=== TASK INSTRUCTIONS ===
Search the records below for the string "table" and report only the number of lines that contain it.

=== DATA FOR THE TASK ===
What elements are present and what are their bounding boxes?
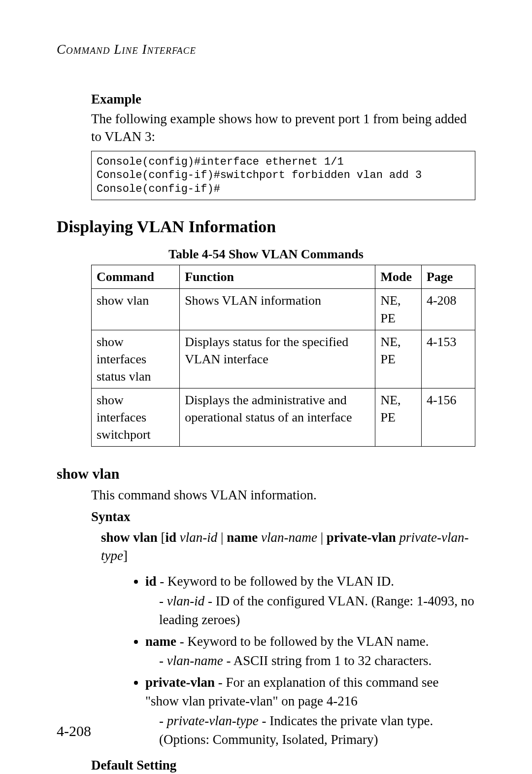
- syntax-token: vlan-id: [180, 530, 217, 545]
- sub-bullets: private-vlan-type - Indicates the privat…: [159, 712, 475, 749]
- td-command: show vlan: [92, 289, 180, 330]
- page-number: 4-208: [57, 723, 91, 739]
- syntax-token: show vlan: [101, 530, 158, 545]
- td-function: Shows VLAN information: [180, 289, 375, 330]
- td-mode: NE, PE: [375, 330, 421, 388]
- td-page: 4-153: [421, 330, 475, 388]
- td-mode: NE, PE: [375, 388, 421, 446]
- kw: vlan-name: [167, 653, 223, 668]
- show-vlan-body: This command shows VLAN information. Syn…: [91, 486, 475, 774]
- td-function: Displays status for the specified VLAN i…: [180, 330, 375, 388]
- table-row: show vlan Shows VLAN information NE, PE …: [92, 289, 475, 330]
- page-body: Command Line Interface Example The follo…: [0, 0, 532, 774]
- td-function: Displays the administrative and operatio…: [180, 388, 375, 446]
- syntax-token: ]: [123, 548, 128, 563]
- txt: - Keyword to be followed by the VLAN nam…: [176, 634, 429, 649]
- syntax-token: |: [317, 530, 327, 545]
- syntax-token: private-vlan: [327, 530, 396, 545]
- th-command: Command: [92, 265, 180, 289]
- bullet-id: id - Keyword to be followed by the VLAN …: [145, 572, 475, 629]
- example-code-block: Console(config)#interface ethernet 1/1 C…: [91, 151, 475, 201]
- bullet-name: name - Keyword to be followed by the VLA…: [145, 633, 475, 671]
- syntax-token: id: [166, 530, 177, 545]
- bullet-vlan-id: vlan-id - ID of the configured VLAN. (Ra…: [159, 592, 475, 630]
- section-title: Displaying VLAN Information: [57, 217, 475, 236]
- syntax-token: [176, 530, 180, 545]
- show-vlan-heading: show vlan: [57, 465, 475, 482]
- syntax-token: |: [217, 530, 227, 545]
- th-mode: Mode: [375, 265, 421, 289]
- table-header-row: Command Function Mode Page: [92, 265, 475, 289]
- th-page: Page: [421, 265, 475, 289]
- bullet-private-vlan-type: private-vlan-type - Indicates the privat…: [159, 712, 475, 749]
- syntax-token: vlan-name: [261, 530, 317, 545]
- syntax-token: name: [227, 530, 258, 545]
- table-caption: Table 4-54 Show VLAN Commands: [57, 247, 475, 262]
- kw: name: [145, 634, 176, 649]
- td-command: show interfaces status vlan: [92, 330, 180, 388]
- syntax-token: [: [158, 530, 166, 545]
- kw: id: [145, 574, 157, 589]
- sub-bullets: vlan-name - ASCII string from 1 to 32 ch…: [159, 652, 475, 670]
- kw: private-vlan: [145, 675, 215, 690]
- bullet-private-vlan: private-vlan - For an explanation of thi…: [145, 673, 475, 749]
- td-page: 4-208: [421, 289, 475, 330]
- table-row: show interfaces switchport Displays the …: [92, 388, 475, 446]
- sub-bullets: vlan-id - ID of the configured VLAN. (Ra…: [159, 592, 475, 630]
- txt: - ASCII string from 1 to 32 characters.: [223, 653, 432, 668]
- running-head: Command Line Interface: [57, 42, 475, 57]
- syntax-bullets: id - Keyword to be followed by the VLAN …: [145, 572, 475, 749]
- syntax-heading: Syntax: [91, 509, 475, 525]
- table-row: show interfaces status vlan Displays sta…: [92, 330, 475, 388]
- txt: - ID of the configured VLAN. (Range: 1-4…: [159, 594, 474, 627]
- default-setting-heading: Default Setting: [91, 758, 475, 773]
- kw: vlan-id: [167, 594, 204, 608]
- kw: private-vlan-type: [167, 713, 259, 728]
- syntax-token: [396, 530, 399, 545]
- show-vlan-desc: This command shows VLAN information.: [91, 486, 475, 504]
- example-section: Example The following example shows how …: [91, 92, 475, 200]
- syntax-token: [258, 530, 261, 545]
- txt: - Keyword to be followed by the VLAN ID.: [157, 574, 394, 589]
- example-heading: Example: [91, 92, 475, 107]
- bullet-vlan-name: vlan-name - ASCII string from 1 to 32 ch…: [159, 652, 475, 670]
- vlan-commands-table: Command Function Mode Page show vlan Sho…: [91, 265, 475, 447]
- td-command: show interfaces switchport: [92, 388, 180, 446]
- example-intro: The following example shows how to preve…: [91, 110, 475, 146]
- th-function: Function: [180, 265, 375, 289]
- td-mode: NE, PE: [375, 289, 421, 330]
- syntax-line: show vlan [id vlan-id | name vlan-name |…: [101, 528, 475, 566]
- td-page: 4-156: [421, 388, 475, 446]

=== TASK SOLUTION ===
6